FIG. 1 is an explanatory diagram illustrating a method for manufacturing a semiconductor device according to an embodiment of the present invention, and is an explanatory diagram sequentially showing each process from separating and completing a semiconductor device formed on a lead frame, and FIG.
) is a schematic plan view of a semiconductor wafer on which semiconductor elements have been formed to be mounted on the lead frame in FIG. 1, FIG. 2(b) is an enlarged view of section A in FIG. 2(a), and FIG. Figure 2 (a
) Electrical characteristic distribution diagram of each element of the wafer, Fig. 3(b)

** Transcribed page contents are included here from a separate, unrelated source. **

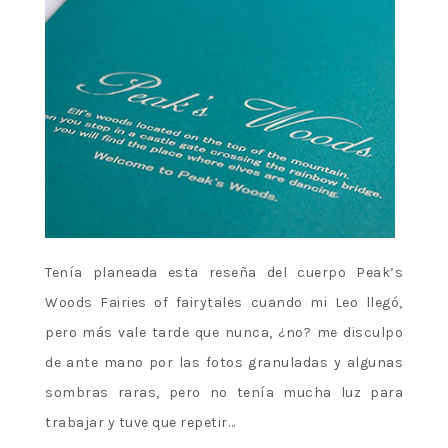
Tenía planeada esta reseña del cuerpo Peak’s
Woods Fairies of fairytales cuando mi Leo llegó,
pero más vale tarde que nunca, ¿no? me disculpo
de ante mano por las fotos granuladas y algunas
sombras raras, pero no tenía mucha luz para
trabajar y tuve que repetir…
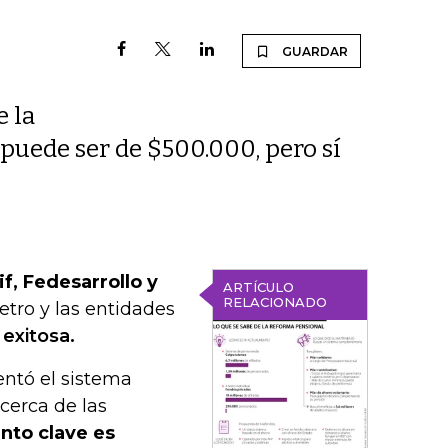
GUARDAR
e la
 puede ser de $500.000, pero sí
f, Fedesarrollo y
ARTÍCULO
RELACIONADO
Petro y las entidades
 exitosa.
entó el sistema
cerca de las
unto clave es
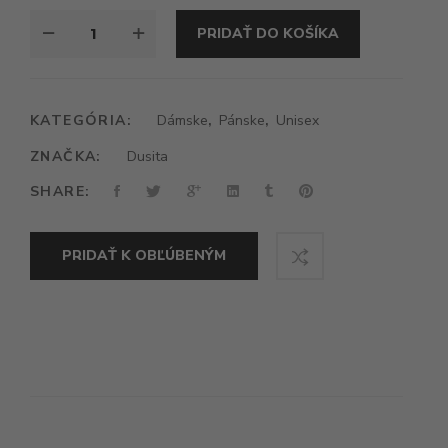
MNOŽSTVO
PRIDAŤ DO KOŠÍKA
DUSITA
ANAMCARA
KATEGÓRIA:
Dámske
,
Pánske
,
Unisex
ZNAČKA:
Dusita
SHARE:
PRIDAŤ K OBĽÚBENÝM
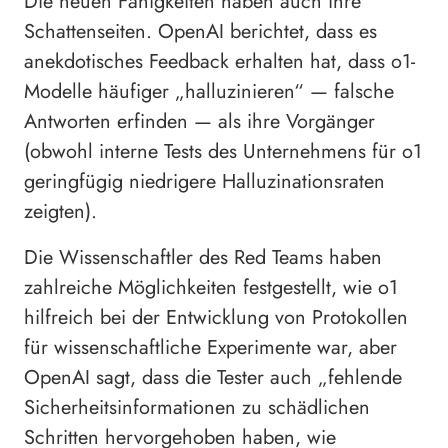
Die neuen Fähigkeiten haben auch ihre
Schattenseiten. OpenAI berichtet, dass es
anekdotisches Feedback erhalten hat, dass o1-
Modelle häufiger „halluzinieren“ — falsche
Antworten erfinden — als ihre Vorgänger
(obwohl interne Tests des Unternehmens für o1
geringfügig niedrigere Halluzinationsraten
zeigten).
Die Wissenschaftler des Red Teams haben
zahlreiche Möglichkeiten festgestellt, wie o1
hilfreich bei der Entwicklung von Protokollen
für wissenschaftliche Experimente war, aber
OpenAI sagt, dass die Tester auch „fehlende
Sicherheitsinformationen zu schädlichen
Schritten hervorgehoben haben, wie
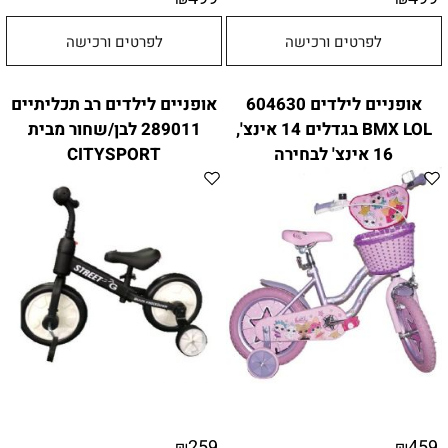
לפרטים ורכישה
לפרטים ורכישה
אופניים לילדים 604630
אופניים לילדים רב תכליתיים
BMX LOL בגדלים 14 אינצ',
289011 לבן/שחור מבית
16 אינצ' לבחירה
CITYSPORT
259
459
₪
₪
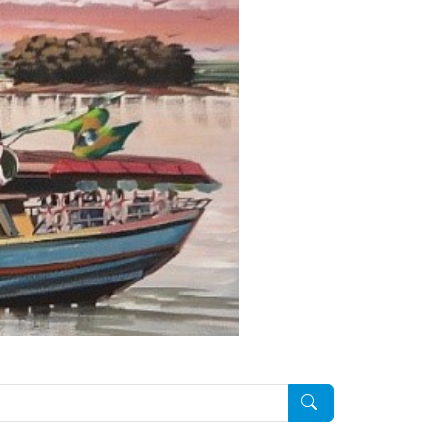
Pesquisar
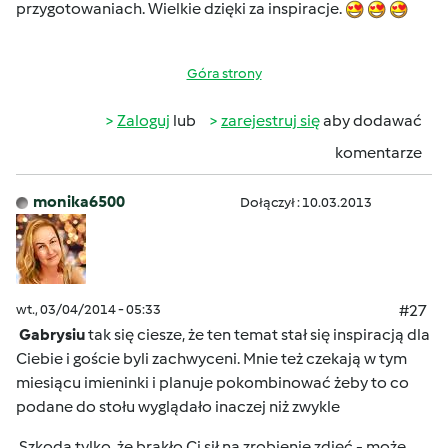
przygotowaniach. Wielkie dzięki za inspiracje.
Góra strony
Zaloguj
lub
zarejestruj się
aby dodawać
komentarze
monika6500
Dołączył : 10.03.2013
wt., 03/04/2014 - 05:33
#27
Gabrysiu
tak się ciesze, że ten temat stał się inspiracją dla
Ciebie i goście byli zachwyceni.
Mnie też czekają w tym
miesiącu imieninki i planuje pokombinować żeby to co
podane do stołu wyglądało inaczej niż zwykle
Szkoda tylko, że brakło Ci sił na zrobienie zdjęć - może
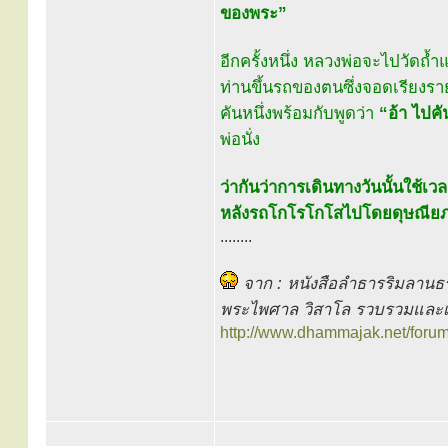
ของพระ”
อีกครั้งหนึ่ง หลวงพ่อจะไปวัดถ้ำแ
ท่านขึ้นรถของตนซึ่งจอดเรียงรายอย
คันหนึ่งพร้อมกับพูดว่า
“อ้า ไปคั
พ่อนั่ง
ว่ากันว่าการเดินทางวันนั้นใช้
หลังรถโกโรโกโสไปโดยดุษณีย
........
จาก : หนังสือลำธารริมลานธ
พระไพศาล วิสาโล รวบรวมและเร
http://www.dhammajak.net/foru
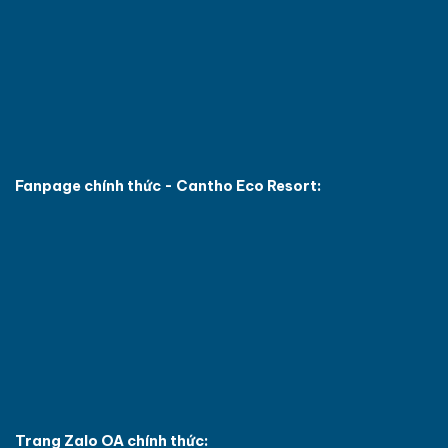
Fanpage chính thức - Cantho Eco Resort:
Trang Zalo OA chính thức:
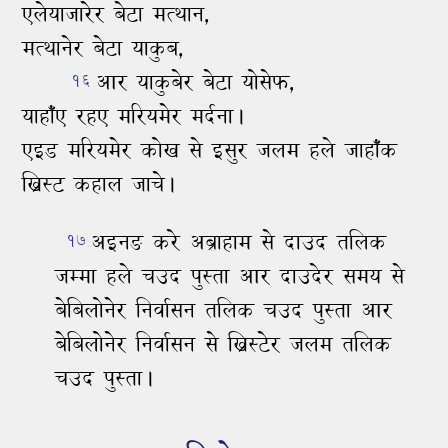
एलेयाजारेर बेटा मत्‍थान,
मत्‍थानेर बेटा याकुब,
आर याकुबेर बेटा योसेफ,
१६
याहाँए रहए मरियमेर मर्दना।
एइड मरियमेर कोख से इसुर जलम हले जाहाँक
ख्रिस्‍ट कहाल जाचे।
अइनङ करे अब्राहाम से दाउद तलिक
१७
जम्‍मा हले चउद पुस्‍ता आर दाउदेर समय से
बेबिलोनेर निर्वासन तलिक चउद पुस्‍ता आर
बेबिलोनेर निर्वासन से ख्रिस्‍टेर जलम तलिक
चउद पुस्‍ता।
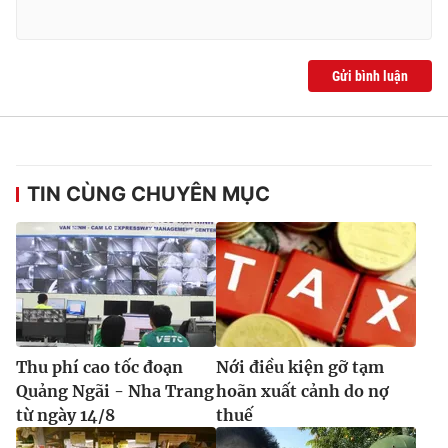
Gửi bình luận
TIN CÙNG CHUYÊN MỤC
Thu phí cao tốc đoạn
Nới điều kiện gỡ tạm
Quảng Ngãi - Nha Trang
hoãn xuất cảnh do nợ
từ ngày 14/8
thuế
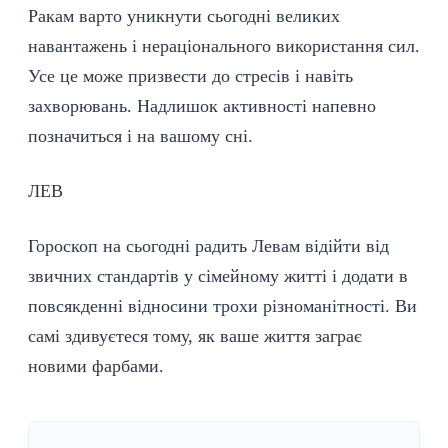
Ракам варто уникнути сьогодні великих
навантажень і нераціонального використання сил.
Усе це може призвести до стресів і навіть
захворювань. Надлишок активності напевно
позначиться і на вашому сні.
ЛЕВ
Гороскоп на сьогодні радить Левам відійти від
звичних стандартів у сімейному житті і додати в
повсякденні відносини трохи різноманітності. Ви
самі здивуєтеся тому, як ваше життя заграє
новими фарбами.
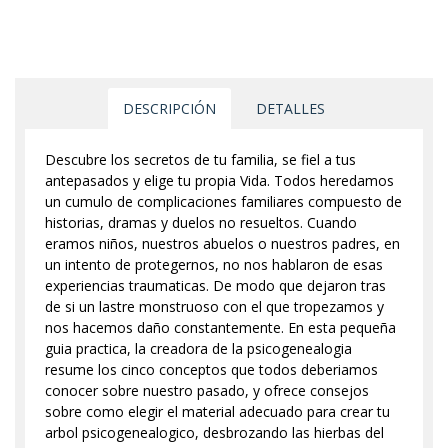
DESCRIPCIÓN
DETALLES
Descubre los secretos de tu familia, se fiel a tus
antepasados y elige tu propia Vida. Todos heredamos
un cumulo de complicaciones familiares compuesto de
historias, dramas y duelos no resueltos. Cuando
eramos niños, nuestros abuelos o nuestros padres, en
un intento de protegernos, no nos hablaron de esas
experiencias traumaticas. De modo que dejaron tras
de si un lastre monstruoso con el que tropezamos y
nos hacemos daño constantemente. En esta pequeña
guia practica, la creadora de la psicogenealogia
resume los cinco conceptos que todos deberiamos
conocer sobre nuestro pasado, y ofrece consejos
sobre como elegir el material adecuado para crear tu
arbol psicogenealogico, desbrozando las hierbas del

is the electrical characteristic distribution diagram of each element within the dotted line frame in Fig. 2(b),
Figure 4 shows an information processing system for determining display characteristics from the test results of the electrical characteristics test of the semiconductor device group shown in Figure 1 (Q), removing products with out-of-character characteristics, and printing characteristic indications on other semiconductor devices. FIG. 5 is an explanatory diagram showing the overlap between the first category E and the second category F of the characteristics in the distribution diagram of FIG. 3(a). In the figure, l... Lead frame, 2, 3° lead portion, 4... Semiconductor element, 5... Resin molding body, 6
・、. Semiconductor device, 9... Indication mark, 12... Electrical property inspection surface, 13... Characteristics removal device, 14... Characteristics display printing machine, 15... Control and calculation machine, 16...・Storage device Note that the same reference numerals in the figures indicate the same or corresponding parts. Agent Masuo Oiwa Figure 2 Figure 1 (0-) (b) Figure 3 (b) Figure 4 Figure 5

Claims (1)

[Scope of Claims] [1] A method for manufacturing a semiconductor device in which a plurality of resin-sealed semiconductor devices are formed in a lead frame, the electrical characteristics of these semiconductor devices are inspected, and a characteristic display is printed. A step of cutting the tips of all but one of the lead portions integrally connected to the lead frame of the device from the lead frame, and a step of cutting each semiconductor device while connected to the lead frame. A process of inspecting electrical characteristics, a process of storing these test results in a storage device and calculating them with a computer to determine the same display characteristics, and removing semiconductor devices whose characteristics do not meet the determined characteristics from the lead frame. a step of printing the determined characteristic indication on the semiconductor device connected to a lead frame; and a step of separating each of the printed semiconductor devices from the lead frame. Method. [2] Same display of electrical characteristics of a group of semiconductor devices As a calculation method for determining the characteristics, the average value of the electrical characteristics test results of each semiconductor device formed on one lead frame is calculated and the average value is displayed. 2. A method for manufacturing a semiconductor device according to claim 1, wherein said characteristic is determined as a characteristic. (3) As a calculation method for determining the uniform display characteristics of the electrical characteristics of a group of semiconductor devices, the characteristics group to which each semiconductor device belongs is determined based on the electrical characteristics test results of each semiconductor device formed on a single lead frame. manufacturing a semiconductor device according to claim 1, characterized in that the number of semiconductor devices belonging to each of these characteristic groups is compared, and the characteristic with a larger number is determined as the characteristic to be displayed. Method.